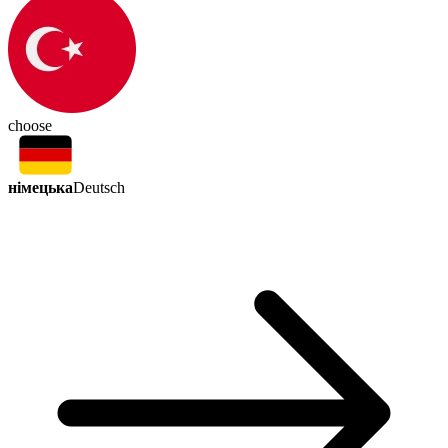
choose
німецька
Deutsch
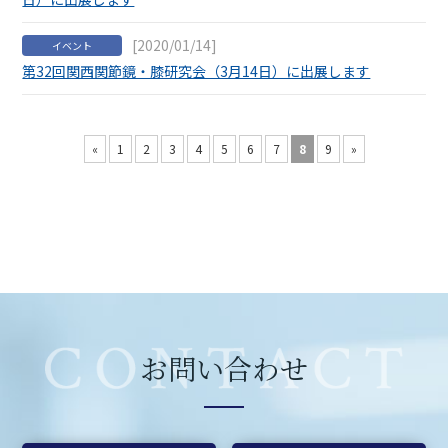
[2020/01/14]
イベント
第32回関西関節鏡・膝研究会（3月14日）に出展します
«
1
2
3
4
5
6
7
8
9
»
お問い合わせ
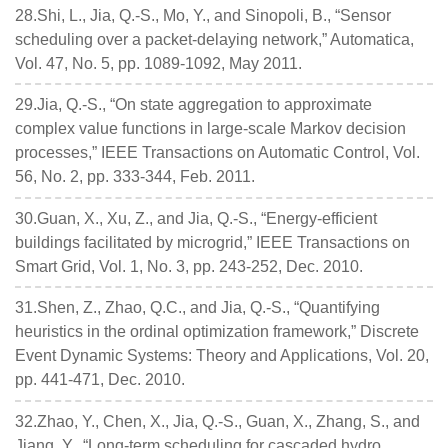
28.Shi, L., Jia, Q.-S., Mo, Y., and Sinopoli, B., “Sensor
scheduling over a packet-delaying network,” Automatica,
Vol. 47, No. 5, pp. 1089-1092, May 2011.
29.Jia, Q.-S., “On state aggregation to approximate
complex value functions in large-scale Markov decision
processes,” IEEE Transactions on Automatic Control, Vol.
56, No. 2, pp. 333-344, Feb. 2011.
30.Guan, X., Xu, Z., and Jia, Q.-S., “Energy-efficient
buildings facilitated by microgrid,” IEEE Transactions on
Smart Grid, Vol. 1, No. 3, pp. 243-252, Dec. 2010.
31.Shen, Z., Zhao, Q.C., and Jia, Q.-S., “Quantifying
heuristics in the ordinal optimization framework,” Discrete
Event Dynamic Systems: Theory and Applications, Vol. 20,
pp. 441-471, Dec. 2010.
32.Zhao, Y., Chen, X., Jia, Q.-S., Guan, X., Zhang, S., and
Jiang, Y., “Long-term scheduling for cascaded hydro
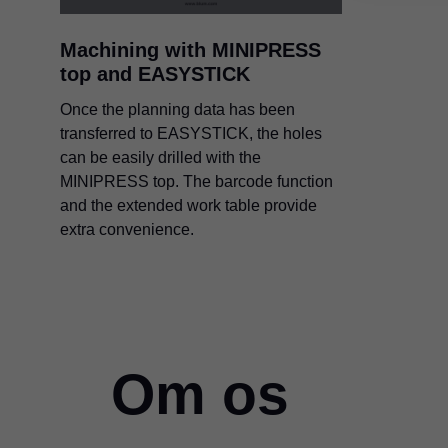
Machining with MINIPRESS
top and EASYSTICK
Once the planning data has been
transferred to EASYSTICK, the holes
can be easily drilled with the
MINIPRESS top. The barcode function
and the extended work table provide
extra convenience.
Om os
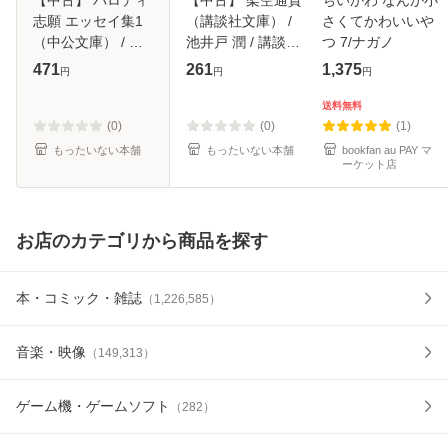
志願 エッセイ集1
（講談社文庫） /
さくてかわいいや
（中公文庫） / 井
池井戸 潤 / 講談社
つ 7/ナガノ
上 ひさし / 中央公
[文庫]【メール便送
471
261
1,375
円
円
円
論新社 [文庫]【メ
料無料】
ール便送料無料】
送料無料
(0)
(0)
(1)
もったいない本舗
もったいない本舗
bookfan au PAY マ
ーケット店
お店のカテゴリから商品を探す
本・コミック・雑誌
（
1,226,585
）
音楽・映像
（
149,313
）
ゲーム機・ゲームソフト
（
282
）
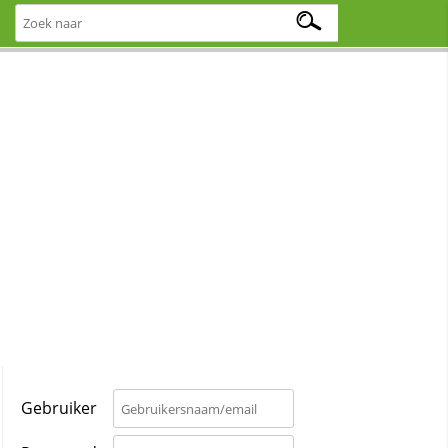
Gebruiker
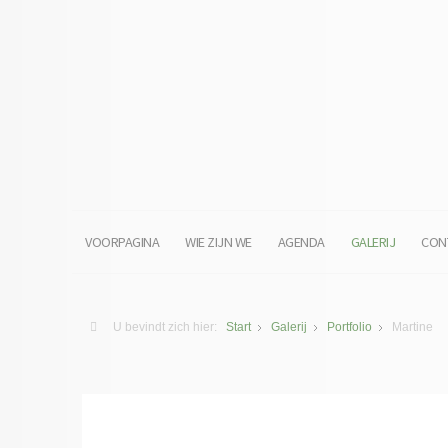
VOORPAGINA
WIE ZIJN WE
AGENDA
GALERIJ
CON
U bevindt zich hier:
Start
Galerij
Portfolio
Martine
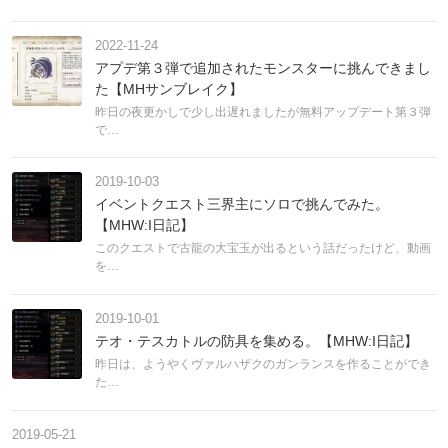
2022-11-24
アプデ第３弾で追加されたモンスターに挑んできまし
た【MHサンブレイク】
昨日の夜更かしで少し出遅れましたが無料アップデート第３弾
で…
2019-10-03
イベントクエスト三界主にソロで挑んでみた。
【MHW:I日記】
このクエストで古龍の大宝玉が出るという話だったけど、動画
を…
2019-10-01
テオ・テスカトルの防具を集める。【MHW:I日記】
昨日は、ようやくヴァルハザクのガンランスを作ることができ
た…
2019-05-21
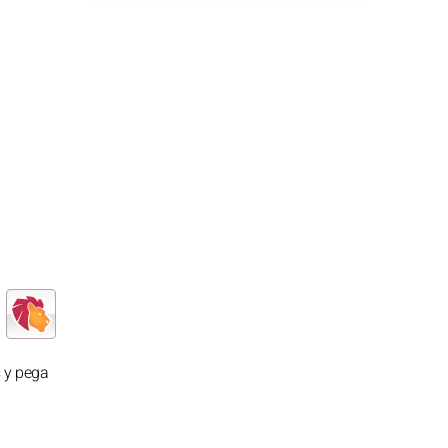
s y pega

**PROBLEM TO WORK ON**
In the records above, each line with the string "Guan" should be copied.

**SOLUTION FOR THIS EXERCISE**
30.Guan, X., Xu, Z., and Jia, Q.-S., “Energy-efficient
32.Zhao, Y., Chen, X., Jia, Q.-S., Guan, X., Zhang, S., and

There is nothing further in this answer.